There was a kind of magic that earlier spring, under the Quantock ridge, where Hope Corner Lane crossed the Kingston Road.

 If we left home early in the half light, before breakfast, the white owl would still be ghosting alongside the hedgerows on silent wings to take a last late vole to the shadow of the barn.   And  there in the garden of the big house, behind the wall, a fairy woodpecker, red head and ladder back would be fidgeting his way up the tall trees.  

Alas, the house has been demolished;  the barns pulled down, the birds gone, even the chinking of Corn Buntings in the fields.  The spectral owl still hunts in the wildernesses,  but the fairy woodpecker is a figment, an image torn from a book, a trace in the memory.     

Fifty three more springs have passed.  And then on Thursday,  lying in sharvasana  (the corpse posture) under the tall beeches on the Tumps,  I heard a soft regular tapping, more like a snore or the purr of a contented cat, and a high pitched call repeated three times.   I opened my eyes and caught a flutter as a tiny bird, no bigger than a sparrow but more fragile, moved to another dead limb and rattled a different pitch.  I focussed; the same white stripes, the red cap, the cheek patches and I believed in miracles.
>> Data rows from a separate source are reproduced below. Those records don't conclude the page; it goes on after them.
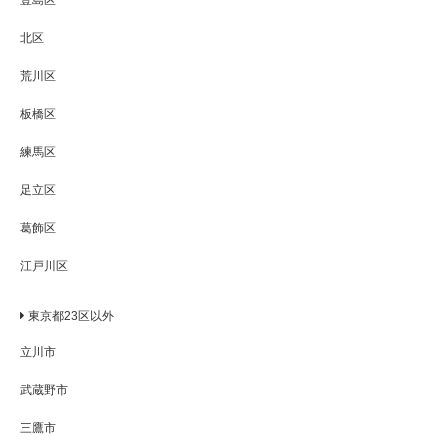
豊島区
北区
荒川区
板橋区
練馬区
足立区
葛飾区
江戸川区
東京都23区以外
立川市
武蔵野市
三鷹市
The Lesser Spotted Woodpecker has declined by more than 90% in the last fifty years in the UK and cross Europe.  There are now fewer than  2000 pairs left in Britain.  At least two pairs are present amid the deer and open woodland in Chatsworth Park. The British Trust for Ornithology identifies the possible reasons for its decline as competition with and predation by Great Spotted Woodpeckers, and reductions in small-diameter dead wood suitable for foraging, while the species’ large home ranges suggest that landscape-scale changes in woodland (loss of mature broadleaved woodland, losses of non-woodland trees such as elms, and woodland fragmentation) may also be important (Fuller et al. 2005).